Comprendo la indignación ante la pederastia. Yo mismo me siento indignado y dolido, sobre todo cuando el tema salpica a personas de Iglesia. Siento que las víctimas son más víctimas, precisamente por la traición vivida a manos de aquellos que tendrían que haber cuidado con especial mimo a los pequeños del mundo.
Y acepto con humildad las duras palabras de algunos de mis colegas que, como yo, semana tras semana, expresan su pensar y su sentir en las columnas de EL COMERCIO. Sin embargo, con frecuencia, echo de menos una visión de la Iglesia más desde dentro. Me quedo con la impresión de que el juicio se extiende a toda la vida eclesial. Pareciera que, de pronto, todo estuviera mal.
Salvada la claridad que se necesita para calificar y sancionar el delito, sería oportuno adentrarse en las razones que la Iglesia tiene cuando subraya el valor de la vida célibe. Más allá de juicios sociológicos, habría que profundizar el texto del evangelio de Mateo (19,12). “Hay eunucos que salieron así del vientre de su madre”. Entiendo que Jesús no se refiere sólo a los impotentes, sino también a hombres asexuados o con inclinaciones torcidas. Si no son aptos para el matrimonio tampoco lo son para el sacerdocio.
“A otros los hicieron eunucos los hombres”. Tampoco Jesús se refiere sólo a los castrados, sino también a aquellos a los que se les ha reprimido su instinto sexual. Y es que la castidad sólo puede ser un paso más en el camino de la madurez personal.
“Y hay quienes se hacen eunucos por el Reino de los cielos. El que pueda entender que entienda”. Jesús insiste en algo no tan obvio: sólo podemos ser célibes por amor y fidelidad al Reino, es decir, si somos capaces de orientar la vida en la dirección de la contemplación, de la oración y del servicio humilde a los más pobres. Ser activo (con mayor razón activista), protagonista o líder no es suficiente. La falta de autocrítica, a la luz del evangelio, ha sido causa de no pocos horrores (he dicho horrores, no errores).
He tenido la suerte de caminar de la mano de muchos sacerdotes (formadores, hermanos y amigos), envueltos en la misma fe y en la misma aventura. En ellos descubrí que Dios existía y que Jesús estaba vivo: en su alegría, en su sufrimiento y en su compromiso solidario. No eran perfectos, pero tenían el suficiente amor como para ser buenos curas y ayudarnos a los demás a ser buenas personas. Fue suficiente como para dar sentido a mi vida.

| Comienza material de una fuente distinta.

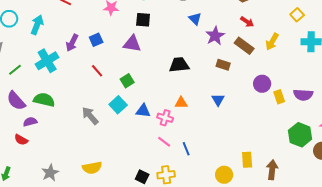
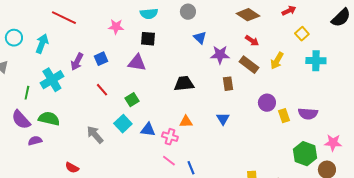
purple star: (215, 36) -> (220, 55), turned 30
brown rectangle: (223, 65) -> (228, 84), turned 64
green line: (15, 70) -> (27, 93), moved, turned -40
red semicircle: (21, 140) -> (72, 168), moved

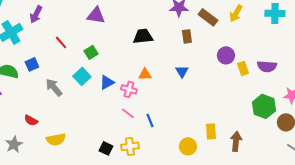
blue square: (101, 59) -> (32, 64), moved
blue triangle: (148, 130) -> (107, 82), turned -35

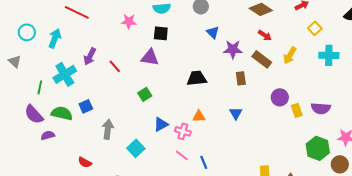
red line: (61, 42) -> (115, 66), moved
cyan square: (82, 76) -> (136, 148), moved
gray arrow: (54, 87) -> (108, 129), turned 48

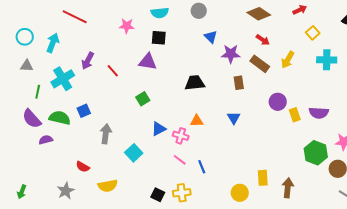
gray triangle: (15, 61) -> (27, 66), moved, turned -40

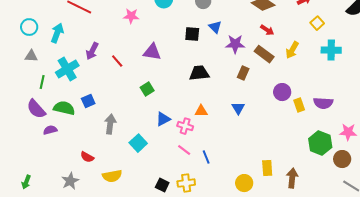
black square: (159, 38) -> (192, 34), moved
brown rectangle: (239, 83) -> (243, 73), turned 32

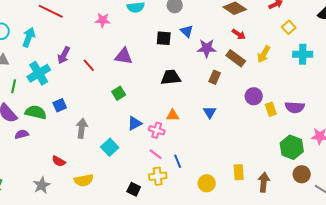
brown circle: (342, 159) -> (302, 174), moved
yellow cross: (186, 183) -> (158, 176), moved
yellow circle: (244, 183) -> (207, 183), moved

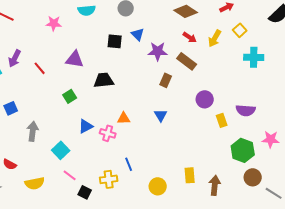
yellow arrow: (264, 54) -> (215, 38), moved
black trapezoid: (171, 77) -> (104, 80), moved
yellow rectangle: (271, 109) -> (222, 120), moved
pink line: (156, 154) -> (70, 175), moved

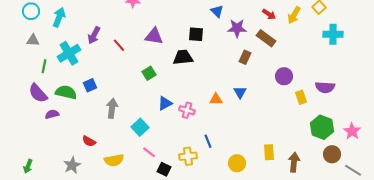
black square: (115, 41) -> (196, 34), moved
orange triangle: (124, 118) -> (216, 99), moved
pink star: (271, 139) -> (352, 131), moved, turned 30

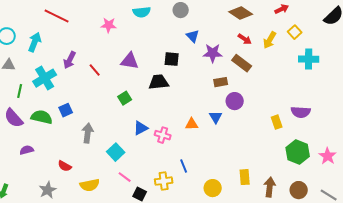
brown rectangle: (245, 57) -> (221, 82), turned 56
purple circle: (284, 76) -> (235, 101), moved
purple semicircle: (52, 114) -> (27, 150), moved
brown circle: (332, 154) -> (299, 190), moved

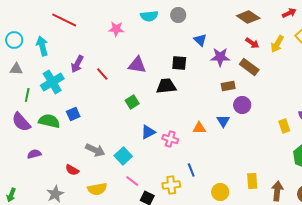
gray circle: (181, 10) -> (178, 15), moved
cyan arrow: (35, 42) -> (42, 46), turned -36
gray arrow: (88, 133) -> (95, 150), moved, turned 108

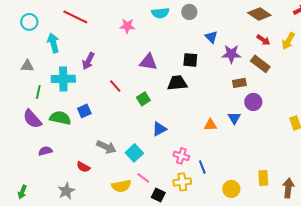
cyan circle: (14, 40) -> (29, 22), moved
red line: (102, 74) -> (115, 86), moved
cyan cross: (52, 82) -> (63, 79), turned 30
pink cross: (170, 139) -> (181, 156), moved
yellow semicircle: (97, 189) -> (121, 186), moved

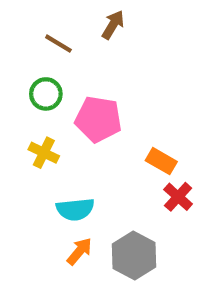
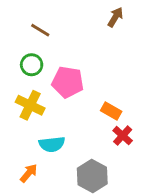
brown arrow: (113, 25) -> (115, 17), moved
yellow cross: (44, 153) -> (30, 105), size x1.4
orange arrow: (79, 251) -> (29, 173), moved

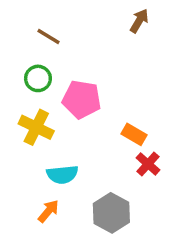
orange arrow: (29, 173) -> (48, 211), moved

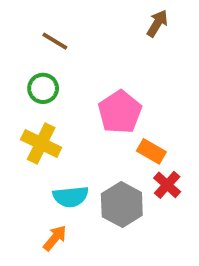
pink pentagon: (82, 99) -> (120, 112), moved, turned 30
gray hexagon: (111, 213) -> (122, 205), moved

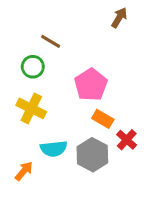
brown line: (55, 41) -> (51, 41), moved
orange rectangle: (151, 151) -> (103, 119), moved
orange arrow: (55, 238) -> (24, 171), moved

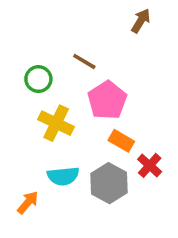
brown line: (51, 41) -> (84, 61), moved
yellow cross: (31, 108) -> (56, 123), moved

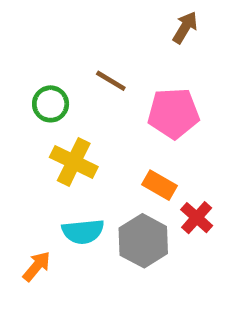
pink pentagon: (107, 100) -> (173, 113), moved, turned 30

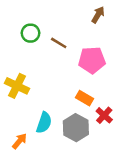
green circle: (51, 104) -> (31, 33), moved
yellow cross: (74, 162) -> (17, 86), moved
cyan semicircle: (83, 232) -> (44, 123), turned -65

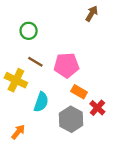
brown line: (59, 43) -> (35, 62), moved
pink pentagon: (92, 60) -> (66, 65), moved
cyan semicircle: (44, 123) -> (41, 102), moved

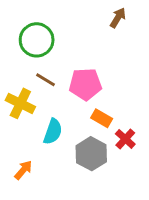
green circle: (29, 31) -> (37, 40), size x1.5

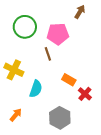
brown line: (45, 80) -> (48, 54), moved, turned 40
pink pentagon: (85, 84) -> (58, 34), moved
gray hexagon: (91, 154) -> (60, 118), moved

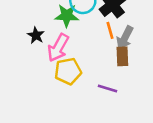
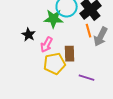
pink arrow: (58, 48) -> (47, 45), size x0.7
brown rectangle: (122, 56) -> (70, 54), moved

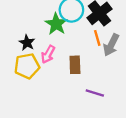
green star: (54, 19) -> (56, 24), turned 30
yellow pentagon: (55, 64) -> (27, 66), moved

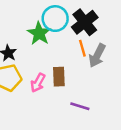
pink arrow: (48, 54) -> (38, 83), moved

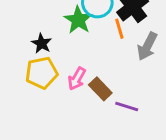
orange line: (82, 48) -> (119, 29), moved
brown rectangle: (59, 77) -> (100, 89), moved, turned -42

Ahora toca atravesar el desierto, acompañados por el llanto de las víctimas y por el dolor de los buenos. Sobre todas las cosas debe prevalecer la sanación de las víctimas, la justicia y la reparación. Y debe crecer la conciencia de que en el sacerdocio no hay lugar para los pederastas. La decisión de Francisco y de la inmensa mayoría de los obispos hace que la tolerancia cero sea irreversible. Nada cambiará en un día, pero la suerte está echada.